VtM 5th Edition PbtA (Updated)

I caught the bug as I always do, and I rewrote Vampire the Masquerade 5th Edition using PbtA. This is not a complete game by any means – it is mostly a huge collection of moves adapted from the mechanics of V5. There aren’t playbooks or anything like that, but the bones are there, and I thought I’d put it out there in case there is any interest or feedback on it.

It also just helps me to put out a version of what I’m working so that I feel more like I can work on something else for a while. Edit: I updated this to a 0.3 version, and will keep updating periodically as I get time to work on it. Let 0.3 represent how far I think this is from a finished draft 🙂 Edited: Updated to 0.4 with some changes and the addition of simple coterie moves based on the Vampire Companion’s Coterie Merits. Edited: I updated this to 0.7 over the last few weeks 🙂 (VSI) represents the change to Violence, Insight and Subtlety being your three main attributes, instead of Physical, Social and Mental.

Anyway, here you go:

I Hacked V5…A Lot

Edit: I decided to do this differently. Lately I’ve been much more interested in writing full stand-alone documents than blog posts, so what I am going to do is finish a version of my rules reference document and just put out the PDF. This way I don’t have to write it twice.

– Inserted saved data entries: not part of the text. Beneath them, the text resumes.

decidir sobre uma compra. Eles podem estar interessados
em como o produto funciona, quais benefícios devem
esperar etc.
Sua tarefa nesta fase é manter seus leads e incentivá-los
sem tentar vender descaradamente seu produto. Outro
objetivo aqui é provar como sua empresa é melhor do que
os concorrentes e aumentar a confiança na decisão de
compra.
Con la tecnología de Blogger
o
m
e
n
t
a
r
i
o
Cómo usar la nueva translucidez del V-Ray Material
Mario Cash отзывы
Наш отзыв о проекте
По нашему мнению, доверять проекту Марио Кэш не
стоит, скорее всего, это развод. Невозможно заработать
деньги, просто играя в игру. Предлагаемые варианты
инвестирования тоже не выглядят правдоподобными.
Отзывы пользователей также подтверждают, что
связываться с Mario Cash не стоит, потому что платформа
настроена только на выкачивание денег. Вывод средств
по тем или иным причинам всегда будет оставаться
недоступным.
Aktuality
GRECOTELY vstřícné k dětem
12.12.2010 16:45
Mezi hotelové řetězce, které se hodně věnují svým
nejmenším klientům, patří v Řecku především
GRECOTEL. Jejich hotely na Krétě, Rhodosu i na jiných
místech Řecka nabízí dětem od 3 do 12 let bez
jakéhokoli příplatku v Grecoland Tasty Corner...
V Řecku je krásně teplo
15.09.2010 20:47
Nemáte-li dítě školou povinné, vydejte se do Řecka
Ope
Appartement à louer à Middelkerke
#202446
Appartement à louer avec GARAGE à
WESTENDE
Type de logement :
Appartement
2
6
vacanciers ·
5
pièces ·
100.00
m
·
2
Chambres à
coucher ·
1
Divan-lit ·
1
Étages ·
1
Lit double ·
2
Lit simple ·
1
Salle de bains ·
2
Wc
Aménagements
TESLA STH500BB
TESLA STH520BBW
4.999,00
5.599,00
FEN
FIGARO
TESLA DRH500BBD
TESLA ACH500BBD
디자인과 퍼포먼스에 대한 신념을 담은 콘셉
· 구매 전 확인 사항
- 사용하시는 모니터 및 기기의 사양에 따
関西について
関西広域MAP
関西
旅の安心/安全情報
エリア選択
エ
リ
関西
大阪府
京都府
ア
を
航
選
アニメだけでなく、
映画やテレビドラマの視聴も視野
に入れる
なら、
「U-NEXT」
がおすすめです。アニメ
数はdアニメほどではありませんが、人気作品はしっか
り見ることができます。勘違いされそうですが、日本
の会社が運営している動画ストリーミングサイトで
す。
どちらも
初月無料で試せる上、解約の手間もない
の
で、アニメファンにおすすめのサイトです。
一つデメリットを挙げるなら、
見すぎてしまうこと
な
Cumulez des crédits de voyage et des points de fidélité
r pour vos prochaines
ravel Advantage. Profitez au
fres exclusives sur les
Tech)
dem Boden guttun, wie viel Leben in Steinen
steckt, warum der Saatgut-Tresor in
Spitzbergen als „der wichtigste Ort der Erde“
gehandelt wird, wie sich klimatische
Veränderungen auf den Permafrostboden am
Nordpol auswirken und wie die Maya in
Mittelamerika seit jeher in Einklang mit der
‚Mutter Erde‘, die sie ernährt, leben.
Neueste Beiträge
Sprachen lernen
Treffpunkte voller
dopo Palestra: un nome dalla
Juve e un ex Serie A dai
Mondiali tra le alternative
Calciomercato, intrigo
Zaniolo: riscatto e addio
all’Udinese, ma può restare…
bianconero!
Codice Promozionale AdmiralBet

Vampire the Masquerade 5th Edition came with a lot of asterisks, at least form my point of view. A new team of people; a failed attempt at a MMO; rumblings of issues with the playtest documents, and then issues with the text itself. Further problems with the following Camarilla book that were so bad that it ended up in a complete staff change.

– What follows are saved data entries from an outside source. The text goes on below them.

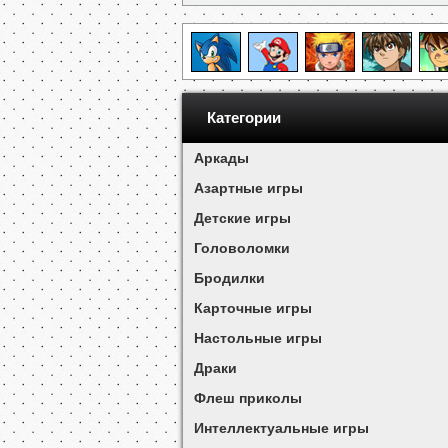
Категории
Аркады
Азартные игры
Детские игры
Головоломки
Бродилки
Карточные игры
Настольные игры
Драки
Флеш приколы
Интеллектуальные игры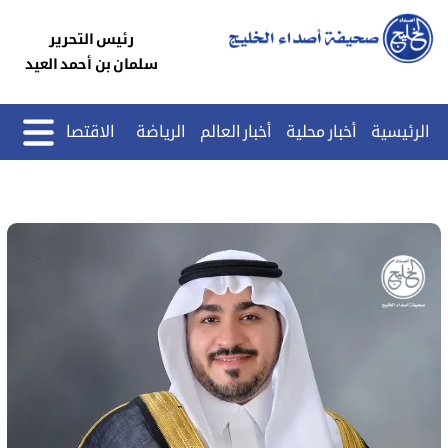
رئيس التحرير
سلمان بن أحمد العيد
الرئيسية
أخبار محلية
أخبار العالم
الرياضة
الاقتصاد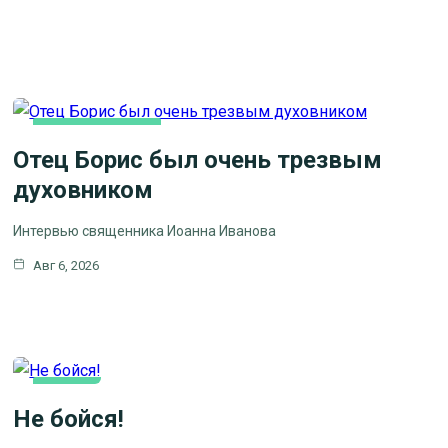
КАК МЫ ВЕРУЕМ
Отец Борис был очень трезвым
духовником
Интервью священника Иоанна Иванова
Авг 6, 2026
КАК МЫ
Не бойся!
ВЕРУЕМ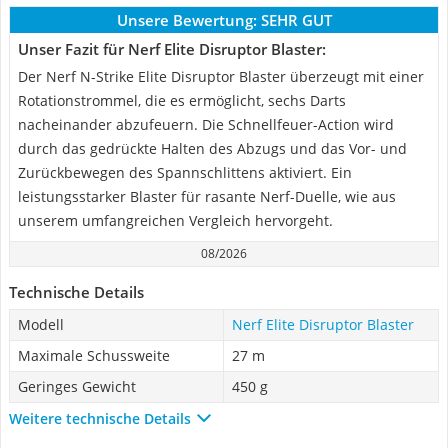
Unsere Bewertung:
SEHR GUT
Unser Fazit für Nerf Elite Disruptor Blaster:
Der Nerf N-Strike Elite Disruptor Blaster überzeugt mit einer
Rotationstrommel, die es ermöglicht, sechs Darts
nacheinander abzufeuern. Die Schnellfeuer-Action wird
durch das gedrückte Halten des Abzugs und das Vor- und
Zurückbewegen des Spannschlittens aktiviert. Ein
leistungsstarker Blaster für rasante Nerf-Duelle, wie aus
unserem umfangreichen Vergleich hervorgeht.
08/2026
Technische Details
Modell
Nerf Elite Disruptor Blaster
Maximale Schussweite
27 m
Geringes Gewicht
450 g
Weitere technische Details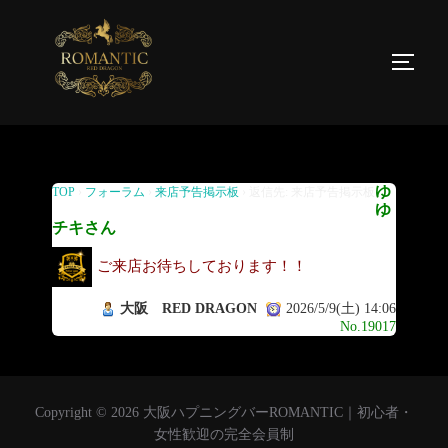
返信先: 来店予告掲示板
ゆ
TOP
›
フォーラム
›
来店予告掲示板
›
返信先: 来店予告掲示板
ゆ
チキさん
ご来店お待ちしております！！
大阪 RED DRAGON
2026/5/9(土) 14:06
No.19017
Copyright © 2026 大阪ハプニングバーROMANTIC｜初心者・
女性歓迎の完全会員制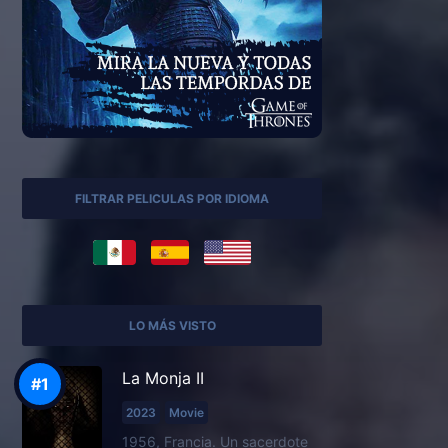
FILTRAR PELICULAS POR IDIOMA
LO MÁS VISTO
La Monja II
2023
Movie
1956, Francia. Un sacerdote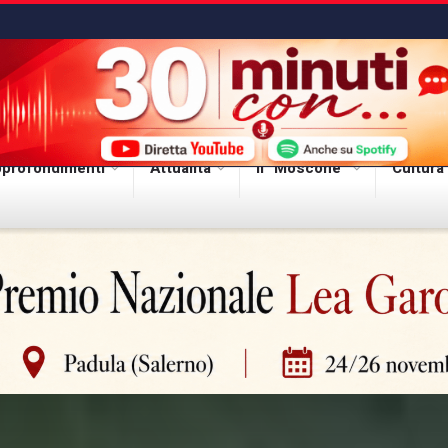
profondimenti
Attualità
Il “Moscone”
Cultura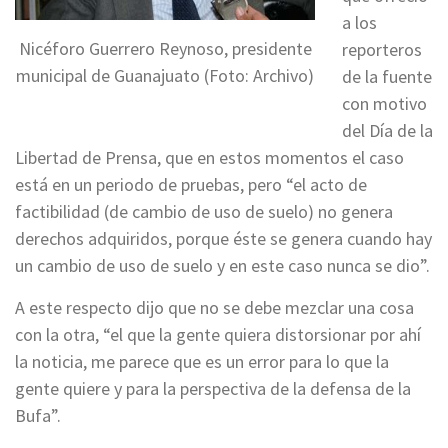
a los
Nicéforo Guerrero Reynoso, presidente
reporteros
municipal de Guanajuato (Foto: Archivo)
de la fuente
con motivo
del Día de la
Libertad de Prensa, que en estos momentos el caso
está en un periodo de pruebas, pero “el acto de
factibilidad (de cambio de uso de suelo) no genera
derechos adquiridos, porque éste se genera cuando hay
un cambio de uso de suelo y en este caso nunca se dio”.
A este respecto dijo que no se debe mezclar una cosa
con la otra, “el que la gente quiera distorsionar por ahí
la noticia, me parece que es un error para lo que la
gente quiere y para la perspectiva de la defensa de la
Bufa”.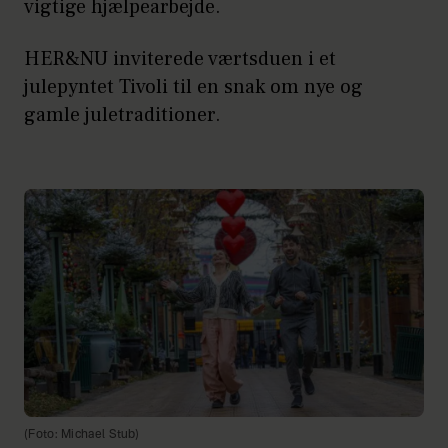
vigtige hjælpearbejde.
HER&NU inviterede værtsduen i et
julepyntet Tivoli til en snak om nye og
gamle juletraditioner.
(Foto: Michael Stub)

For all of these reasons, I avoided V5 for a while. I wanted to make sure it wasn’t low-key for Nazis (it isn’t). I wanted to see how the shake-ups with staff worked themselves out, and what changes they’d decided they needed to make. I also just didn’t like the aesthetic of the new book – I get what they’re going for, but a fashion-forward coffee-table book was not what I was after here. I liked the grittier art styles of previous editions, and I also thought that a lot of OSR designers were doing much better, more creative work with art and layout. So it wasn’t enough of an art book to get my attention, and it wasn’t enough of a game book to get my attention that way either.

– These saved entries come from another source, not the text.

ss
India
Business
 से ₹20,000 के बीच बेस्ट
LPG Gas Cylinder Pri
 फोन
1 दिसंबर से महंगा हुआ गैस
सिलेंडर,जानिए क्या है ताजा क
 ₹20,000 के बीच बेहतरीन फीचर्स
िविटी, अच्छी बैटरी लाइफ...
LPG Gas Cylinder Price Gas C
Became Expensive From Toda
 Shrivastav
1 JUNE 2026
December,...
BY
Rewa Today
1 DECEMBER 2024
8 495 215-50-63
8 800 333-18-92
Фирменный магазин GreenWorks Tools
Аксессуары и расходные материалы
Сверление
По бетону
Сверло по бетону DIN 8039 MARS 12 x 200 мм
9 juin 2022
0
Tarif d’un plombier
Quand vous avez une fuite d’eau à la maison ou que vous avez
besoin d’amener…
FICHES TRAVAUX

There were things I liked about it, though, based on the playtest documents and reviews that were out there. The Hunger mechanic seemed just right as a replacement for blood pool. I also really like many of the updates to the metaplot, with the Second Inquisition replacing the Sabbat as the main antagonist, and the Beckoning stripping the Camarilla elders out of most cities. I thought, if you’re going to have Vampire the Masquerade in 2020, this is how you need to do it.

Onyx Path’s Chicago by Night sealed the deal. The layout and art are much better than the core rulebook, much more my preference anyway, and I like how they updated the Camarilla’s feature city for modern nights.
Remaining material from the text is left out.